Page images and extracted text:
______________________________

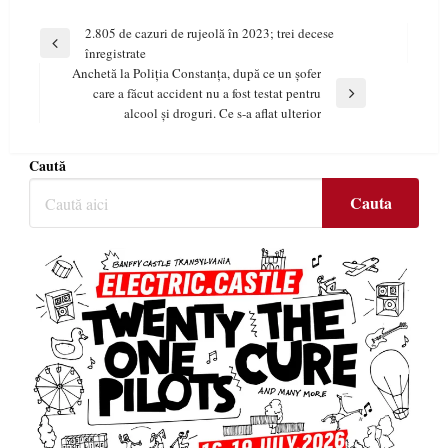
Navigare
2.805 de cazuri de rujeolă în 2023; trei decese
Previous
înregistrate
în
Post
Anchetă la Poliția Constanța, după ce un șofer
articole
care a făcut accident nu a fost testat pentru
Next
alcool și droguri. Ce s-a aflat ulterior
Post
Caută
Cauta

______________________________

REQUIRED WORK:
Line by line, write out the records above exactly, skipping the pictures.

PROBLEM SOLUTION:
Navigare
2.805 de cazuri de rujeolă în 2023; trei decese
Previous
înregistrate
în
Post
Anchetă la Poliția Constanța, după ce un șofer
articole
care a făcut accident nu a fost testat pentru
Next
alcool și droguri. Ce s-a aflat ulterior
Post
Caută
Cauta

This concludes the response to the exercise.